Base-agnostic: The success of CLIP-HD proves that any encoder capable of generating better multi-scale features can benefit from this fine-to-coarse distillation.

Limitations & Future Work¶

The method cannot recover information completely lost during downsampling. If an object is indiscernible at \(512^2\), the student cannot hallucinate true details; native HR remains necessary for extreme tasks.
Training still requires multi-scale teacher passes, shifting computational costs to post-training. While 34 hours on 32 A100s is lighter than full pre-training, it is not zero-cost.
As a self-distillation method, its upper bound is limited by the quality of the original encoder's multi-scale representations.
Evaluation focused on MLLM benchmarks. Effectiveness in dense prediction, localization, or open-vocabulary detection requires further verification.

vs. High-res MLLM / AnyRes: Unlike AnyRes or Qwen2.5-VL which increase token counts, SigLIP-HD enhances the base encoder.

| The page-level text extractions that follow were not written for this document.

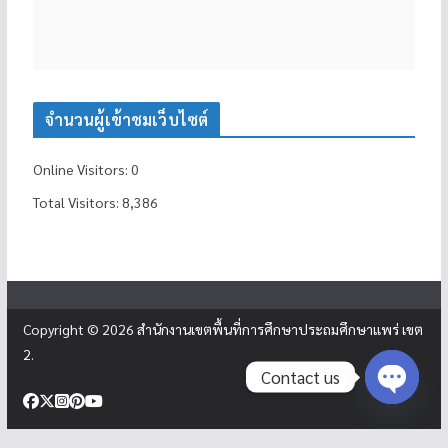
จำนวนผู้เข้าชมเว็บไซต์
Online Visitors:
0
Total Visitors:
8,386
Copyright © 2026
สำนักงานเขตพื้นที่การศึกษาประถมศึกษาแพร่ เขต
2
.
Contact us
Open c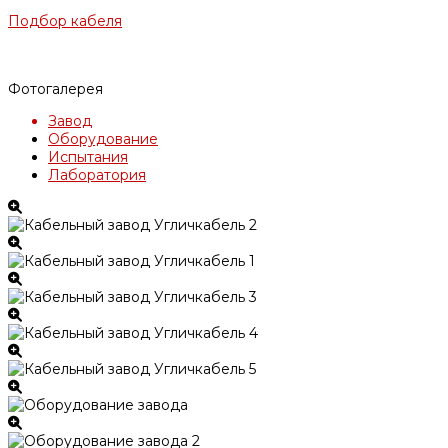
Подбор кабеля
Фотогалерея
Завод
Оборудование
Испытания
Лаборатория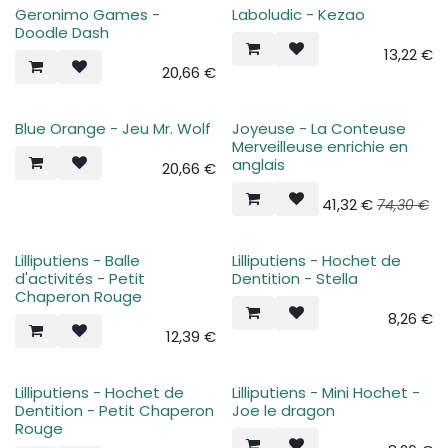
Geronimo Games -
Laboludic - Kezao
Doodle Dash
13,22
€
20,66
€
Blue Orange - Jeu Mr. Wolf
Joyeuse - La Conteuse
Merveilleuse enrichie en
anglais
20,66
€
41,32
€
74,30
€
Lilliputiens - Balle
Lilliputiens - Hochet de
d'activités - Petit
Dentition - Stella
Chaperon Rouge
8,26
€
12,39
€
Lilliputiens - Hochet de
Lilliputiens - Mini Hochet -
Dentition - Petit Chaperon
Joe le dragon
Rouge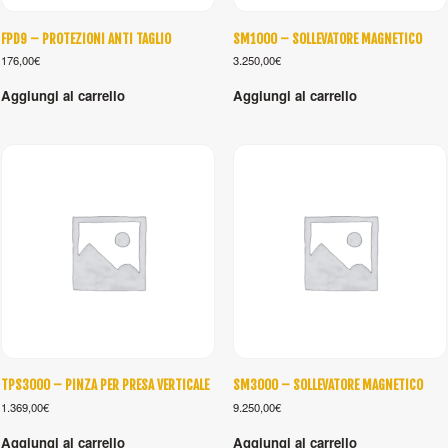
FPD9 – PROTEZIONI ANTI TAGLIO
SM1000 – SOLLEVATORE MAGNETICO
176,00
€
3.250,00
€
Aggiungi al carrello
Aggiungi al carrello
TPS3000 – PINZA PER PRESA VERTICALE
SM3000 – SOLLEVATORE MAGNETICO
1.369,00
€
9.250,00
€
Aggiungi al carrello
Aggiungi al carrello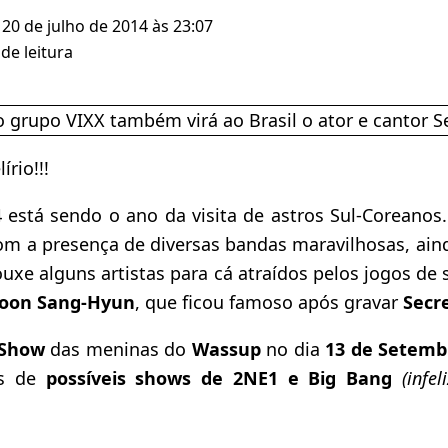
 20 de julho de 2014 às 23:07
de leitura
írio!!!
 está sendo o ano da visita de astros Sul-Coreanos
com a presença de diversas bandas maravilhosas, ain
xe alguns artistas para cá atraídos pelos jogos de
Yoon Sang-Hyun
, que ficou famoso após gravar
Secr
Show
das meninas do
Wassup
no dia
13 de Setemb
es de
possíveis shows de 2NE1 e Big Bang
(infel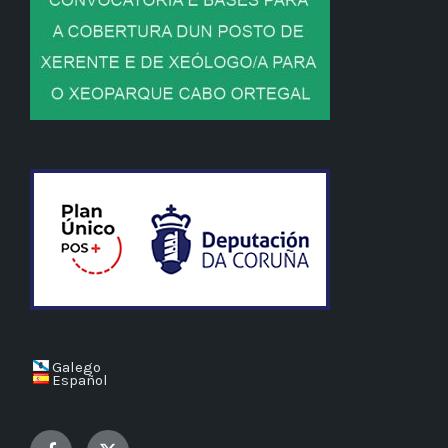
Galego
Español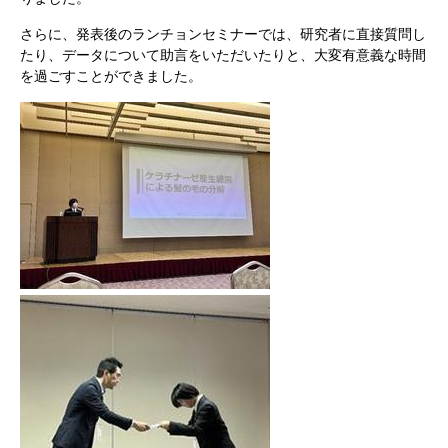
さらに、発表後のランチョンセミナーでは、研究者に直接質問し
たり、データについて助言をいただいたりと、大変有意義な時間
を過ごすことができました。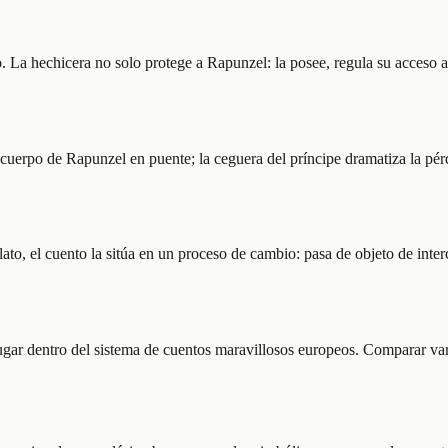
. La hechicera no solo protege a Rapunzel: la posee, regula su acceso 
l cuerpo de Rapunzel en puente; la ceguera del príncipe dramatiza la pé
to, el cuento la sitúa en un proceso de cambio: pasa de objeto de interc
lugar dentro del sistema de cuentos maravillosos europeos. Comparar va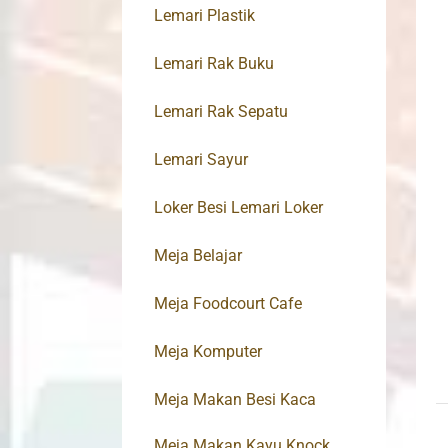
Lemari Plastik
Lemari Rak Buku
Lemari Rak Sepatu
Lemari Sayur
Loker Besi Lemari Loker
Meja Belajar
Meja Foodcourt Cafe
Meja Komputer
Meja Makan Besi Kaca
Meja Makan Kayu Knock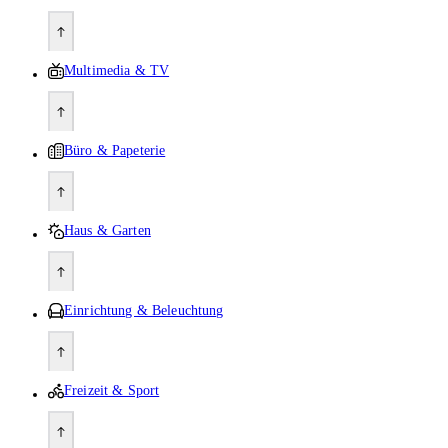
Multimedia & TV
Büro & Papeterie
Haus & Garten
Einrichtung & Beleuchtung
Freizeit & Sport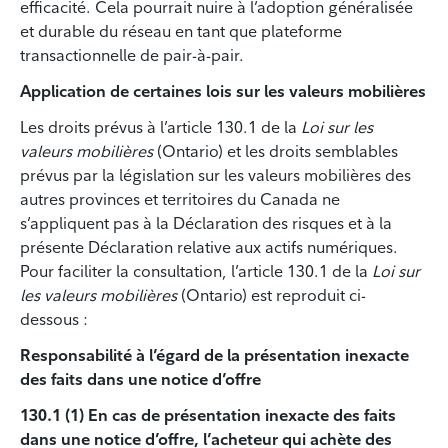
efficacité. Cela pourrait nuire à l’adoption généralisée
et durable du réseau en tant que plateforme
transactionnelle de pair-à-pair.
Application de certaines lois sur les valeurs mobilières
Les droits prévus à l’article 130.1 de la
Loi sur les
valeurs mobilières
(Ontario) et les droits semblables
prévus par la législation sur les valeurs mobilières des
autres provinces et territoires du Canada ne
s’appliquent pas à la Déclaration des risques et à la
présente Déclaration relative aux actifs numériques.
Pour faciliter la consultation, l’article 130.1 de la
Loi sur
les valeurs mobilières
(Ontario) est reproduit ci-
dessous :
Responsabilité à l’égard de la présentation inexacte
des faits dans une notice d’offre
130.1 (1) En cas de présentation inexacte des faits
dans une notice d’offre, l’acheteur qui achète des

They are complementary rather than mutually exclusive.
vs. Multi-encoder Methods: Unlike Cambrian-1 which merges different models, SigLIP-HD uses self-supervised multi-scale signals to avoid cross-model alignment issues.
vs. AM-RADIO: While AM-RADIO aggregates different models, SigLIP-HD focuses on how HR multi-scale features from the same model can supervise standard-res features.
Insight: For resource-constrained MLLMs, distilling high-cost paths into a low-cost encoder is often more practical than simply increasing resolution, especially when token count is a bottleneck.

Rating¶

Novelty: ⭐⭐⭐⭐☆ Accurate problem targeting through fine-to-coarse distillation.
Experimental Thoroughness: ⭐⭐⭐⭐⭐ Comprehensive coverage of AnyRes, LLMs, scales, and CLIP migration.
Writing Quality: ⭐⭐⭐⭐☆ Clear logic supported by well-structured preliminary experiments.
Value: ⭐⭐⭐⭐⭐ High practical value as a drop-in replacement for OCR/Document MLLMs.